The Bingo Hall
JT Torres Writes About His Cuban Grandmother
My grandmother remembers her family’s flight from Cuba as betrayal. She never wanted to leave the island. She felt as though her soul were somehow connected to it. As a child, she wondered whether all souls were eternally anchored to their places of birth and whether heaven was simply a return to the motherland. When she recounted the events leading to her becoming an American, she claimed to have been visited by the spirits of generals who fought for Cuba’s independence from Spain. These spirits, according to her, would sometimes speak to her, but as soon as her family procured the proper paperwork to depart Cuba and become expatriates, the spirits stopped speaking. She felt a deep shame in their demeanor’s change, as though she had let them down.

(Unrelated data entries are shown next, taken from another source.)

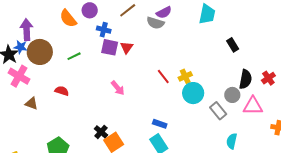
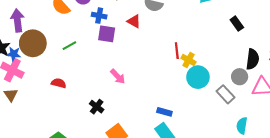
blue star: (20, 47) -> (14, 54), moved
red triangle: (127, 47) -> (134, 21), moved, turned -32
yellow cross: (185, 76) -> (189, 60), turned -32
red line: (163, 77) -> (177, 51), moved, turned 35
brown triangle: (31, 103) -> (11, 95), moved, turned 40
black cross: (101, 132) -> (97, 107), moved

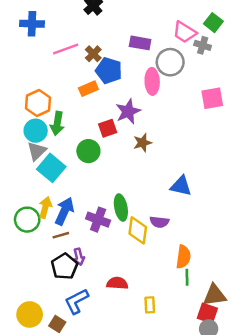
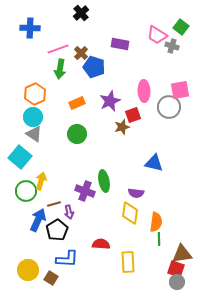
gray circle: (170, 62) -> (169, 107), moved
pink ellipse: (152, 81) -> (144, 91), moved
orange rectangle: (88, 89) -> (77, 103), moved
green arrow: (57, 123) -> (60, 69), moved
red square: (108, 128) -> (133, 115), moved
gray triangle: (37, 151) -> (34, 134), turned -42
cyan square: (51, 168) -> (20, 157), moved
blue arrow: (64, 211) -> (38, 220), moved
yellow diamond: (138, 230) -> (130, 213), moved
purple arrow: (79, 257) -> (69, 212), moved
blue L-shape: (76, 301) -> (67, 259), turned -150
yellow rectangle: (150, 305) -> (128, 262), size x1.5

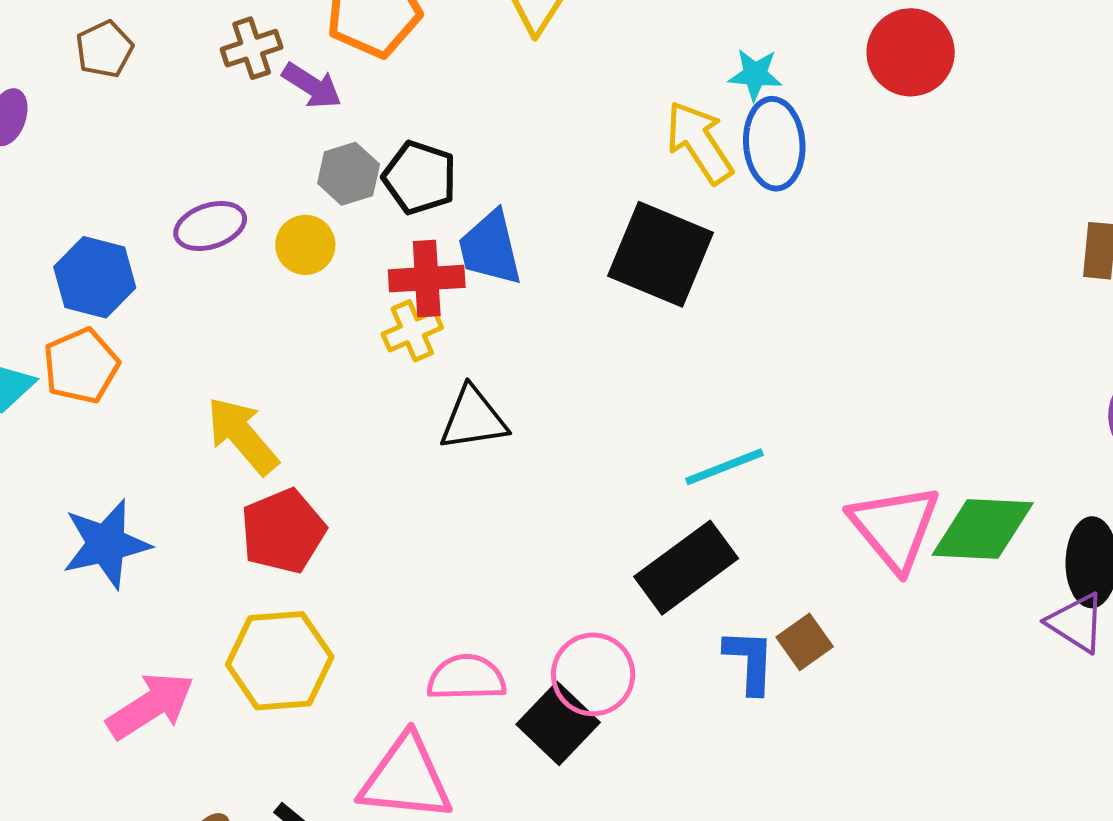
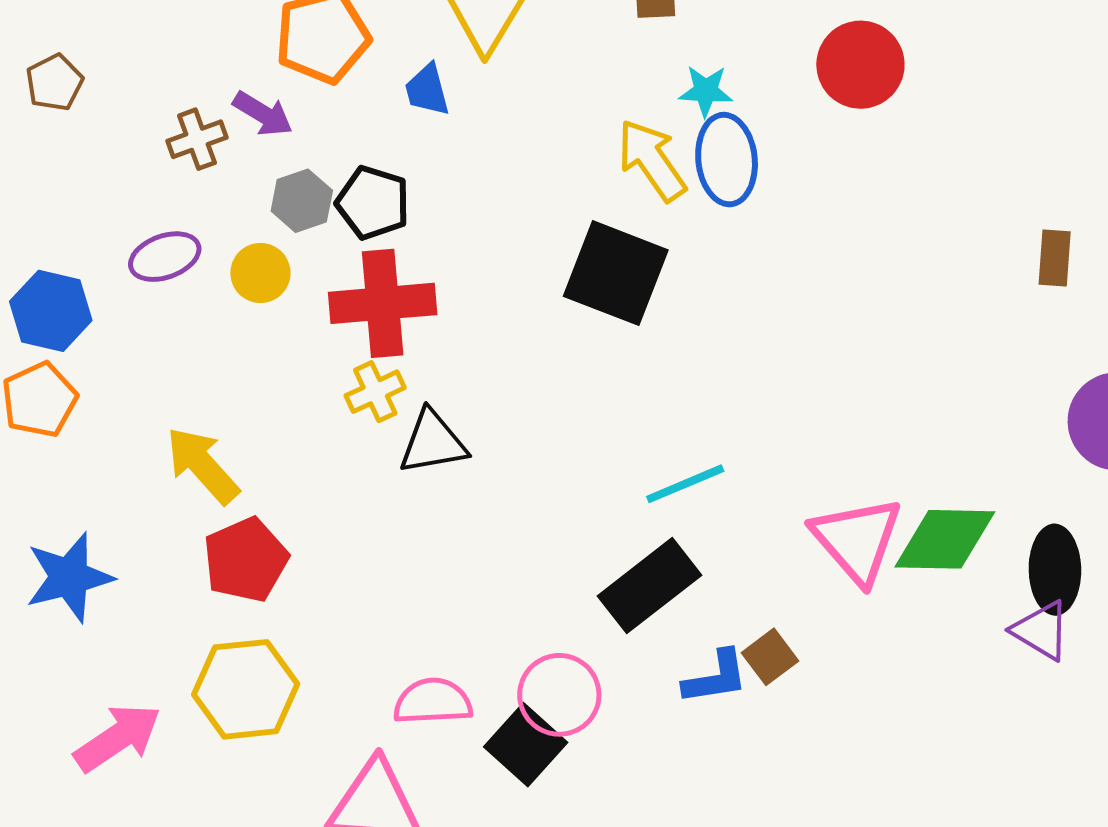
brown cross: (252, 48) -> (197, 139), moved
blue trapezoid: (490, 248) -> (427, 90), moved, size x0.7
red cross: (427, 279) -> (383, 303), size x1.4
yellow cross: (412, 331) -> (375, 392), moved
blue L-shape: (750, 661) -> (716, 677), turned 80

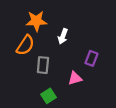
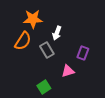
gray rectangle: (43, 65) -> (47, 50), moved, turned -35

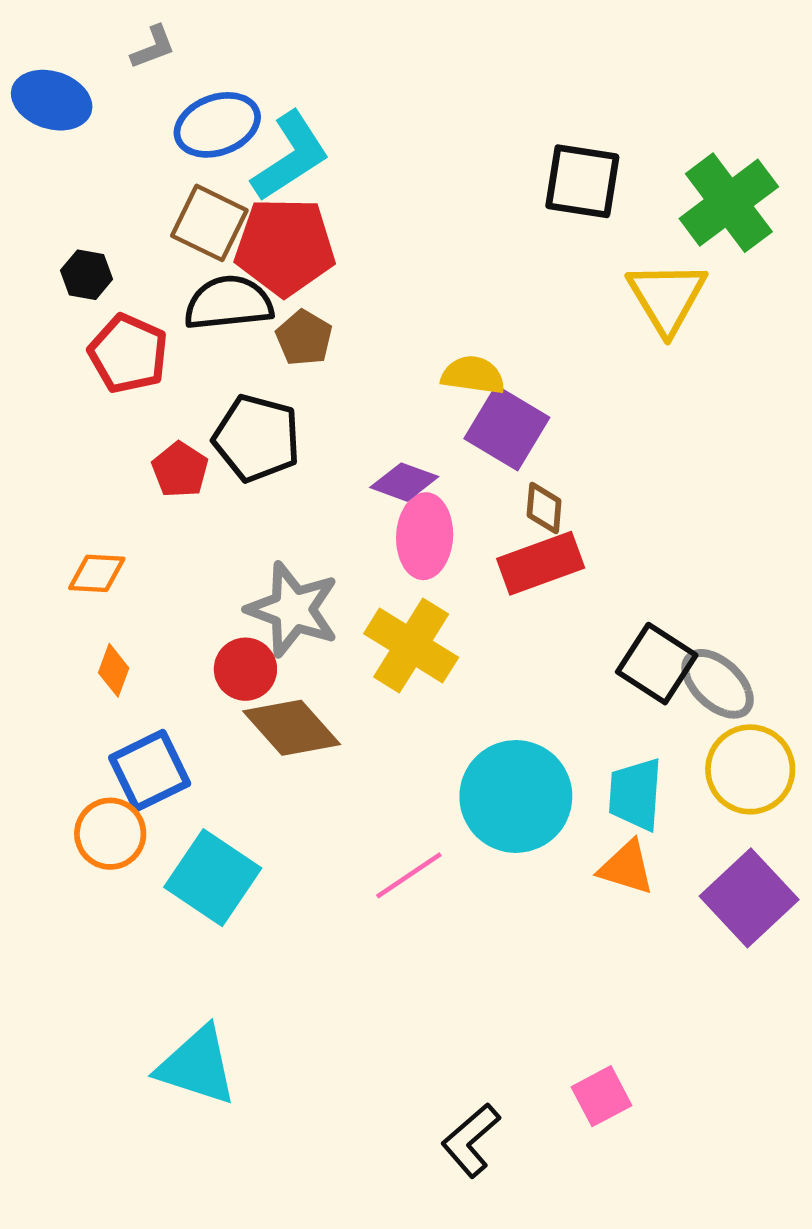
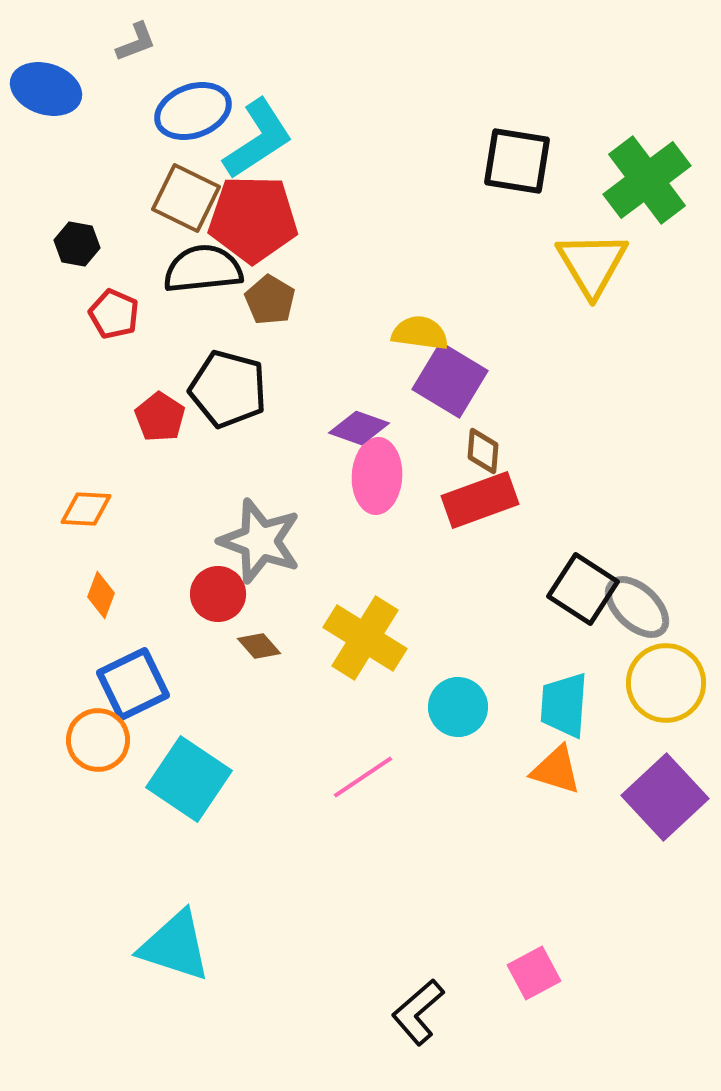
red pentagon: (128, 354) -> (114, 314), size x0.7
yellow cross: (411, 645) -> (365, 638), moved
brown diamond: (292, 728) -> (259, 646), size x0.5
cyan circle: (516, 796) -> (458, 707), size x0.6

When she first arrived in Columbus, Georgia—the first American city in which she lived—she became terrified of being alone, haunted not by ghosts but by the threat of abandonment. She once said there were no ghosts in America and how that realization was much more frightening than living in a place populated by ghosts. In another story, one that purports to explain how she inherited the burden of betrayal, she tells how her great-grandfather fled Spain, where he had been an attorney, to settle in Cuba. Around the time that he was in Spain, a notorious mobster had been arrested. According to my grandmother’s legend, the two previous prosecutors were mysteriously killed despite the mobster being held in custody. No attorney in the country wanted to take the case, except for her great-grandfather, who had his eyes set on the hefty reward. So he successfully prosecuted the dangerous mobster and immediately left Spain with the droves of Spanish heading for new life in Cuba. With the fortune earned in the trial, he bought land, built a mansion, and hired servants for his wife and children. Not once, my grandmother assures whoever hears her tell this story, did her great-grandfather consider the repercussions of abandoning one’s motherland. He didn’t live in Cuba for five years before his wife came home to find him brutally murdered in the mansion. Having visited the estate, my grandmother can not only recall the physical details of the mansion with startling clarity—the metal spiraling handrail on the stairs, the chipped white gable facing the street—but she can also recall the suffocating fear she felt the instant she stepped foot inside. Documents do exist to evince that her great-grandfather was indeed an attorney, that he was indeed the man responsible for establishing the Badias in Cuba, but only my grandmother’s story exists to report how it all
happened.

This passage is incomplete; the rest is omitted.